--- Data for this task ---
###
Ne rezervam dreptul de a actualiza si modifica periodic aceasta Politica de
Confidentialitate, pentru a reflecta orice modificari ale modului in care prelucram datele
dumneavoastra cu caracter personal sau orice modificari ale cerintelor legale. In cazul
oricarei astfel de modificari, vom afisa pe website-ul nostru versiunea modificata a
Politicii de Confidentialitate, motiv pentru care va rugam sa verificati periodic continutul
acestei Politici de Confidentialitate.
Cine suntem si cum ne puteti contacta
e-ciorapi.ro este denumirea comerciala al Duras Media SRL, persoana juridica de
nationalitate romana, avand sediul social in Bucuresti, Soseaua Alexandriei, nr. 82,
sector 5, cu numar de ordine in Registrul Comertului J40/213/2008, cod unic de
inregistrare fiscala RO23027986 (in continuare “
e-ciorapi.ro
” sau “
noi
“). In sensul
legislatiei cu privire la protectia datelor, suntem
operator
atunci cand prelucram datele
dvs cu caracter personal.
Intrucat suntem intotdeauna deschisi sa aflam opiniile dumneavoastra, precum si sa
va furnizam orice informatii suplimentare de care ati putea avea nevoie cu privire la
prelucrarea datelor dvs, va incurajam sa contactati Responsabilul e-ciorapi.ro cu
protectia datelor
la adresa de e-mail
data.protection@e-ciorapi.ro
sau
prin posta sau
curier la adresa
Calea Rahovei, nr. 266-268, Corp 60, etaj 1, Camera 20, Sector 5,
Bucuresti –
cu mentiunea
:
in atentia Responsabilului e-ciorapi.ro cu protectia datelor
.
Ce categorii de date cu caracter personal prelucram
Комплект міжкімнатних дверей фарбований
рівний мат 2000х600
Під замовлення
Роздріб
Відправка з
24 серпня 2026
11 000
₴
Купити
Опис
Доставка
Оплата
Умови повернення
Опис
###
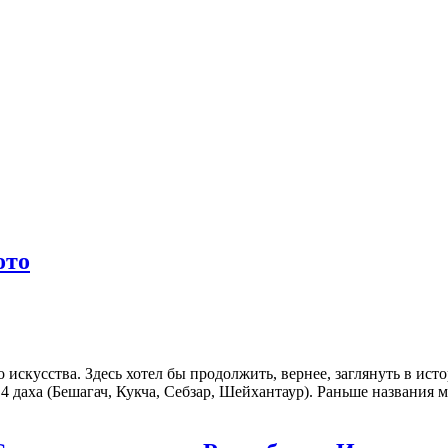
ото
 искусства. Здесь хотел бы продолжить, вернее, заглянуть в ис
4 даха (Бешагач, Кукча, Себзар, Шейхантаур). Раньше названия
###
Retype only the lines above between the line with "Ne rezervam dreptul" and the line with "Cine suntem si cum ne puteti contacta", counting those two lines as well, and keep every character as it is.

Ne rezervam dreptul de a actualiza si modifica periodic aceasta Politica de
Confidentialitate, pentru a reflecta orice modificari ale modului in care prelucram datele
dumneavoastra cu caracter personal sau orice modificari ale cerintelor legale. In cazul
oricarei astfel de modificari, vom afisa pe website-ul nostru versiunea modificata a
Politicii de Confidentialitate, motiv pentru care va rugam sa verificati periodic continutul
acestei Politici de Confidentialitate.
Cine suntem si cum ne puteti contacta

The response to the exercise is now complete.